• _Description of the task_
Every line below that mentions the word "Conservação" should be copied out.

▼

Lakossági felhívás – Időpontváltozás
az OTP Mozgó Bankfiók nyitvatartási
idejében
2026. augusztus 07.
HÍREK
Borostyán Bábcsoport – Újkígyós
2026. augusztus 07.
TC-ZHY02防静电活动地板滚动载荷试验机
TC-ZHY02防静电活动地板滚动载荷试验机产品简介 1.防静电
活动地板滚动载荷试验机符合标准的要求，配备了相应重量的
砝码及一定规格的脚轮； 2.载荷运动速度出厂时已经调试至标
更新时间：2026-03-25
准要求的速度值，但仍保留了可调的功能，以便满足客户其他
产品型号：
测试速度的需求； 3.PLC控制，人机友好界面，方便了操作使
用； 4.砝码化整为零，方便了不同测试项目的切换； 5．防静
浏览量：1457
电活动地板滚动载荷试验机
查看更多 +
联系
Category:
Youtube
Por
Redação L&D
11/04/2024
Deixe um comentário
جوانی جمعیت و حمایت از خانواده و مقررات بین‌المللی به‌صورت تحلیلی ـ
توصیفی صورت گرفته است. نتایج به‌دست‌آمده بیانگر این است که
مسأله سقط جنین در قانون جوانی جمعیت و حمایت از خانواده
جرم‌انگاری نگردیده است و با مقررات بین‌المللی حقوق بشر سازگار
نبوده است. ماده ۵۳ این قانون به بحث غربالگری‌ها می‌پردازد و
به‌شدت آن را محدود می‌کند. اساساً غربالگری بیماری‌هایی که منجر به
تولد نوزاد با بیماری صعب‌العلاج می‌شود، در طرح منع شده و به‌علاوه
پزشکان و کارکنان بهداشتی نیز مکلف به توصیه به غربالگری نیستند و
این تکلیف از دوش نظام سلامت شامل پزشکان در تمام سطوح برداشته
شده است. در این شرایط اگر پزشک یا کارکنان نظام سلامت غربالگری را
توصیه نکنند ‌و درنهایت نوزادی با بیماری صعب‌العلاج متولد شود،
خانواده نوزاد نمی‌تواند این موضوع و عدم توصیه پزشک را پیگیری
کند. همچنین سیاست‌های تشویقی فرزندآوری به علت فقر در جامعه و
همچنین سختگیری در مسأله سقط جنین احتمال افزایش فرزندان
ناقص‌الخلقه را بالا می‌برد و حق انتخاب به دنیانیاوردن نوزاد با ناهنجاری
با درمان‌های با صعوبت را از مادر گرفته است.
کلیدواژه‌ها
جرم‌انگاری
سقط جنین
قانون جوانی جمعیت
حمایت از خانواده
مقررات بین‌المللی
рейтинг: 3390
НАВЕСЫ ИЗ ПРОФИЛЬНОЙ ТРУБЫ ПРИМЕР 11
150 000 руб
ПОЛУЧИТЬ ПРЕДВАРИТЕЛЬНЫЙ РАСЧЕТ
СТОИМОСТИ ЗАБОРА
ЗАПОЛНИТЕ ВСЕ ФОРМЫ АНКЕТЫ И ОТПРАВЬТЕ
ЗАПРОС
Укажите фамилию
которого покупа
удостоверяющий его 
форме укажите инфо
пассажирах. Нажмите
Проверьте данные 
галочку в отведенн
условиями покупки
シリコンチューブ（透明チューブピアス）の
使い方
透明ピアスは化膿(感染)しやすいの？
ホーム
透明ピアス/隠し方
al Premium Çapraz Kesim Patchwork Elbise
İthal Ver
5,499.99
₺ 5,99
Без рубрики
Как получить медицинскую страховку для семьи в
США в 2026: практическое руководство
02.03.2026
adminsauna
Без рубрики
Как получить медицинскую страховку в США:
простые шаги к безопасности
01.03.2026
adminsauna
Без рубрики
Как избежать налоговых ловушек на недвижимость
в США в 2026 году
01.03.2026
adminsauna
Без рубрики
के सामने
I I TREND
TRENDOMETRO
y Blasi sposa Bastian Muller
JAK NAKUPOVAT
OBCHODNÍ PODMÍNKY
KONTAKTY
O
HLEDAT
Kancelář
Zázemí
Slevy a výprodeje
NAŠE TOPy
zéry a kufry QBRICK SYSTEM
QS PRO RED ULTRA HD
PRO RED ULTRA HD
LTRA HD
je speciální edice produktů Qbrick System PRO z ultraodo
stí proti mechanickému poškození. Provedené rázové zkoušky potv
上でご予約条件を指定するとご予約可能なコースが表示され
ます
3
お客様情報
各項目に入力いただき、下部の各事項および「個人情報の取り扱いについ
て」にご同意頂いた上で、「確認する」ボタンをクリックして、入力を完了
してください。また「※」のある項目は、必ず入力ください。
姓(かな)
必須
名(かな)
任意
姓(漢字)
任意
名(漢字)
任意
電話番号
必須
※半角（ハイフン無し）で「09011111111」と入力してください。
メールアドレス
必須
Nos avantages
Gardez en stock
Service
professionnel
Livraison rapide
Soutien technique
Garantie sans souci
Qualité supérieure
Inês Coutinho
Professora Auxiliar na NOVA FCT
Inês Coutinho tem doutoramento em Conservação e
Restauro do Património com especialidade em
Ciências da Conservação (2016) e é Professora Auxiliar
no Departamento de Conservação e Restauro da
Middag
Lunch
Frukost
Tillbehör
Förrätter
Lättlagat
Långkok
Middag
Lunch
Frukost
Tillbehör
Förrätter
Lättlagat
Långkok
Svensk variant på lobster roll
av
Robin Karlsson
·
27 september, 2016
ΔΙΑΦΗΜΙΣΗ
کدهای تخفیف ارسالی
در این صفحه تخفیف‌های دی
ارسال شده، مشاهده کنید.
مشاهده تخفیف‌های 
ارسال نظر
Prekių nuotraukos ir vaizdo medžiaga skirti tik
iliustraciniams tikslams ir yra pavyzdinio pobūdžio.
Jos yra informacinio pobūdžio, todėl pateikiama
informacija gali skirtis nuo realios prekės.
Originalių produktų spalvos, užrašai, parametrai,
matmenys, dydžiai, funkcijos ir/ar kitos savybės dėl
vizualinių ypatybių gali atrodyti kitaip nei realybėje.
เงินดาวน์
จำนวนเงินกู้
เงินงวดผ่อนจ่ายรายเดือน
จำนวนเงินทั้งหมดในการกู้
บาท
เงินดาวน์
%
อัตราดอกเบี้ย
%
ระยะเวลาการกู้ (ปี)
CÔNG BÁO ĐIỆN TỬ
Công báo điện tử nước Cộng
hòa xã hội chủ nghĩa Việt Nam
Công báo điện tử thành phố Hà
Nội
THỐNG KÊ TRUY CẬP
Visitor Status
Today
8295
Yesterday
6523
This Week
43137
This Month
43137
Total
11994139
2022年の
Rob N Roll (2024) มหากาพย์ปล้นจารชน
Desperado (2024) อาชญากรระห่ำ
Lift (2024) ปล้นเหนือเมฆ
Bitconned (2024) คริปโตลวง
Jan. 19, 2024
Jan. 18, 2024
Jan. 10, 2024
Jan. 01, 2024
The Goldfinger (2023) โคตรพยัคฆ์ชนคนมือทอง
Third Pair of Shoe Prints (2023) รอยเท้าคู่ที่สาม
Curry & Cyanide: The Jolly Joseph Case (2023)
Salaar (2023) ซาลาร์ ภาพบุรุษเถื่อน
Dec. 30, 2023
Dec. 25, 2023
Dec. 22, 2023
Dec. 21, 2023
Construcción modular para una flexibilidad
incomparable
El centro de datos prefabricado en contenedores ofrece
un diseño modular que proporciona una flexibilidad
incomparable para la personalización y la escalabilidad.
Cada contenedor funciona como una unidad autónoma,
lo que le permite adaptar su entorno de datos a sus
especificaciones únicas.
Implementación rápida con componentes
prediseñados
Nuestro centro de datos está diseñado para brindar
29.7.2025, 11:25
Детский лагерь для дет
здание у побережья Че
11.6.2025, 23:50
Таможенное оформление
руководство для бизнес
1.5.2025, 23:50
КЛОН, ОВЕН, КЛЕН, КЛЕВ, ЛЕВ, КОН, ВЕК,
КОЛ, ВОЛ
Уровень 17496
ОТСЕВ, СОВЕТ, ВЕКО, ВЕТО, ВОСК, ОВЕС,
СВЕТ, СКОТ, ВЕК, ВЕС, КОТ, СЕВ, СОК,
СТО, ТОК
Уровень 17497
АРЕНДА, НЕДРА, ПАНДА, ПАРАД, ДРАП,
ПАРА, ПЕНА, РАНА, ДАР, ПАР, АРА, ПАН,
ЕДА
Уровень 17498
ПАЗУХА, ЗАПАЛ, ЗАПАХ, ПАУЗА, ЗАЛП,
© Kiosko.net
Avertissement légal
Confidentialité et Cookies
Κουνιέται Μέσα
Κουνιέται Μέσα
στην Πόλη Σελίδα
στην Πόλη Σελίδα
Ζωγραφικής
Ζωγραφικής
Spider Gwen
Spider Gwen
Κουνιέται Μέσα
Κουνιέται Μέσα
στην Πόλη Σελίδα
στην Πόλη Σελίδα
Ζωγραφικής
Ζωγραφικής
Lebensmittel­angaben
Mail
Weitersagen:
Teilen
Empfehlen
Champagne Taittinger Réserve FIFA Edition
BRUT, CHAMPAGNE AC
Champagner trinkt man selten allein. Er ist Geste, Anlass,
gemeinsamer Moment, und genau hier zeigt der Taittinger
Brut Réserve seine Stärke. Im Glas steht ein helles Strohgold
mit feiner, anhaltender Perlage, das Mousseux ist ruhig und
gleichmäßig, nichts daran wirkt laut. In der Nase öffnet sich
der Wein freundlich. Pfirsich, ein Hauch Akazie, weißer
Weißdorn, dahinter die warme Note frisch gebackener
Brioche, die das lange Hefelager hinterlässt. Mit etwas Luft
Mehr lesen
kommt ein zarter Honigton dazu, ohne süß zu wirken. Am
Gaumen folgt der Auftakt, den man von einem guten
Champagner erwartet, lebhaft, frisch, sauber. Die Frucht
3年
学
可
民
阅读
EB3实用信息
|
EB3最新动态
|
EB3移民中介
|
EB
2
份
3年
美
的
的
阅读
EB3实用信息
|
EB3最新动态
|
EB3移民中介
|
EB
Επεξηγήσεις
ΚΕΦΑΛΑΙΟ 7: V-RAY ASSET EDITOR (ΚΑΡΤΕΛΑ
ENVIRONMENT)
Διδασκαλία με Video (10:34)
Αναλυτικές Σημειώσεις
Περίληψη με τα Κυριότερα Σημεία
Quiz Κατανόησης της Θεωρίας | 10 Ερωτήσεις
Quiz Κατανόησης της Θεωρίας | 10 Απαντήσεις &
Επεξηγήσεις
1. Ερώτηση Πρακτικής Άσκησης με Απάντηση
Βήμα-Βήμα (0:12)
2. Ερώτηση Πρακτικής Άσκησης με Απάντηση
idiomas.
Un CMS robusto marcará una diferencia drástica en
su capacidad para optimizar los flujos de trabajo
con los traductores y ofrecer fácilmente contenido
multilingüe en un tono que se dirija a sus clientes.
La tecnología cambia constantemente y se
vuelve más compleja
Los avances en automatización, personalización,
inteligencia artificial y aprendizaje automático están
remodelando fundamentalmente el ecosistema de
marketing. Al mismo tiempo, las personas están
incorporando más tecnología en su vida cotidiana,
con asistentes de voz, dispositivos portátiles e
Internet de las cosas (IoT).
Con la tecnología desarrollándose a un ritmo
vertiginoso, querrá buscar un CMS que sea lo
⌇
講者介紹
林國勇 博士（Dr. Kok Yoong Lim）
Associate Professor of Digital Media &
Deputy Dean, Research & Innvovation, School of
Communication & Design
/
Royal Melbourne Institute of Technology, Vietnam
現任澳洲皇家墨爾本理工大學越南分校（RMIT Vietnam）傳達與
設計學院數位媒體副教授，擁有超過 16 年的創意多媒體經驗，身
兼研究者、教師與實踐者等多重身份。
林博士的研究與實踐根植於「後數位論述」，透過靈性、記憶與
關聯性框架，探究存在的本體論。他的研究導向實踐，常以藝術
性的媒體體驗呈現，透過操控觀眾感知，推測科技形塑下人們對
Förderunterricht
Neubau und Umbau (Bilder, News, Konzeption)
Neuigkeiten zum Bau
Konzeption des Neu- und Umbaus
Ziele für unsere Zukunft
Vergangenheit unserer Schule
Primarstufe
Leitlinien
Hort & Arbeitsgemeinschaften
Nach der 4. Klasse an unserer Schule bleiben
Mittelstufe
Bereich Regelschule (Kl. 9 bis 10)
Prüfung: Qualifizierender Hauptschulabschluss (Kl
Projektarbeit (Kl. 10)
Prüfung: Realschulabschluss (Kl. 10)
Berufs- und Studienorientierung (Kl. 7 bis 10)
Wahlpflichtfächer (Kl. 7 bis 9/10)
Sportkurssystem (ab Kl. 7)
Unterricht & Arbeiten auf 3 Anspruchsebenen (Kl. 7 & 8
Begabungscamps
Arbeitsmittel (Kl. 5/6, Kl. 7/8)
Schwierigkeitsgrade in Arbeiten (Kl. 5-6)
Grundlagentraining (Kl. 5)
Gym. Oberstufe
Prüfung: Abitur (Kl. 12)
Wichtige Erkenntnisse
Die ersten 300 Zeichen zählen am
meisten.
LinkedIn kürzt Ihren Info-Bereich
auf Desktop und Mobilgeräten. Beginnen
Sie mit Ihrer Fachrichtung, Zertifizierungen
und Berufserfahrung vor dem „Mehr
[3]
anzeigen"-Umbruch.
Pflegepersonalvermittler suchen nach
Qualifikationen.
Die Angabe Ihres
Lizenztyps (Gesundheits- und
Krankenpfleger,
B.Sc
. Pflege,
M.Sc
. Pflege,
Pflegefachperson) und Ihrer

▲

• _Problem solution_
Inês Coutinho tem doutoramento em Conservação e
Ciências da Conservação (2016) e é Professora Auxiliar
no Departamento de Conservação e Restauro da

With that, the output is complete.